#### THE TASK:
The answer must consist solely of the lines below starting at the one containing "this, I feel emph" and ending at the one containing "The Marissa Mitchell", repeated exactly, with both ends included and all pictures omitted.

#### RECORD SET:

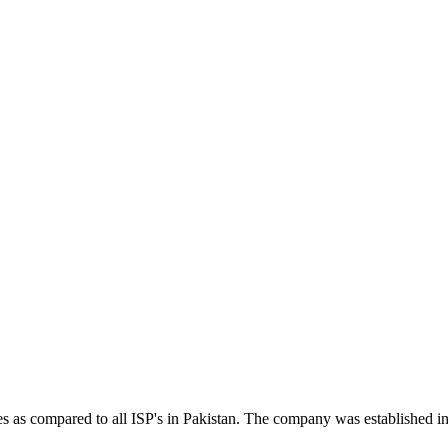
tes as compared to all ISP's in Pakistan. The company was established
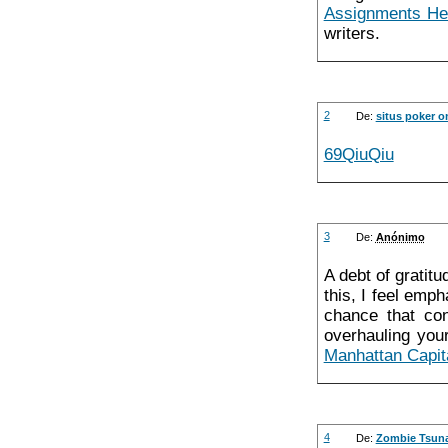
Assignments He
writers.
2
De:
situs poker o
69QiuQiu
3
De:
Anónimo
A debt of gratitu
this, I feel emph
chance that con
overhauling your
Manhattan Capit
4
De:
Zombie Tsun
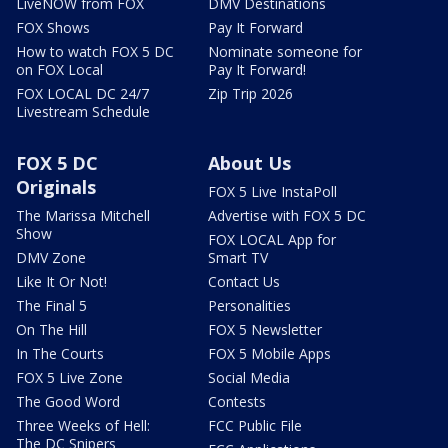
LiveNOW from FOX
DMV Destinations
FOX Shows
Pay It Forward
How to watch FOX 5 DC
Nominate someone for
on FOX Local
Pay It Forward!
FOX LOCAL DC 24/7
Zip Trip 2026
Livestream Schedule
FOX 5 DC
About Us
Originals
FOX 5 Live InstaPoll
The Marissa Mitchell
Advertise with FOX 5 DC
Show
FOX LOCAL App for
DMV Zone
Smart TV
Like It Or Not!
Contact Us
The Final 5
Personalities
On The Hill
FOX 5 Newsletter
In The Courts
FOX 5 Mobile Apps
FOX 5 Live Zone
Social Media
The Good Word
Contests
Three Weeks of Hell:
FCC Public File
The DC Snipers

---

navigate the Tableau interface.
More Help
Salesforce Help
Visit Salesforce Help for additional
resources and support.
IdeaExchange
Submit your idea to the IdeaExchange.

#### SOLVED PROBLEM:
this, I feel emph
chance that con
overhauling your
Manhattan Capit
4
De:
Zombie Tsun
LiveNOW from FOX
DMV Destinations
FOX Shows
Pay It Forward
How to watch FOX 5 DC
Nominate someone for
on FOX Local
Pay It Forward!
FOX LOCAL DC 24/7
Zip Trip 2026
Livestream Schedule
FOX 5 DC
About Us
Originals
FOX 5 Live InstaPoll
The Marissa Mitchell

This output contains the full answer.